Jekyll Island. During a scouting expedition to St. Augustine in 1736, Georgia founder James Edward Oglethorpe stopped to investigate the island that was identified on Spanish maps as Whale Island. Jekyll Island, as he named it for his friend Sir Joseph Jekyll, is the smallest of Georgia’s coastal islands and is located in Glynn County, just southeast of the city of Brunswick.
In 1886 fifteen men from New York bought the Jekyll Island to use as a winter resort and shooting preserve incorporated as the Jekyll Island Club. This wealthy group built an enormous clubhouse and winter cottage, many of which may be toured or reserved for lodging.
On October 7, 1947, the state of Georgia purchased the entirety of Jekyll Island through a condemnation order for $675,000. The island became the Jekyll Island State Park.

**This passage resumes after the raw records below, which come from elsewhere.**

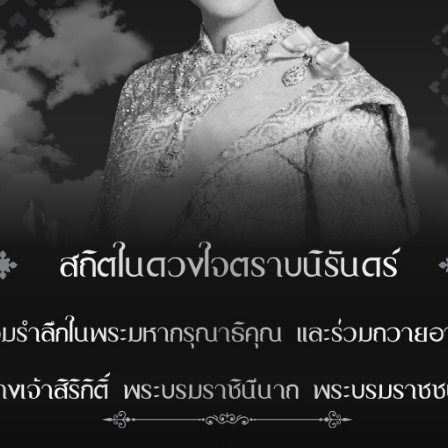
 a carrier
括2个常规行
risbane
Export
ETA-D
23-27/02
15-19/03
a Port
Import
ETA
-
24/04
和处理货物服务
ia
Import-Export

Remains of Major William Horton’s tabby house are located on the north end of the Jekyll Island. He was a member of Oglethorpe’s Regiment and was the first English resident on the island. He succeeded Oglethorpe as commander of the military forces of the Colony of Georgia. Tabby, a blending of shells, sand, lime, and water, was often used in building construction on the coasts of Georgia and Florida. Horton’s tabby house is one of the most substantial tabby ruins on the coast of Georgia.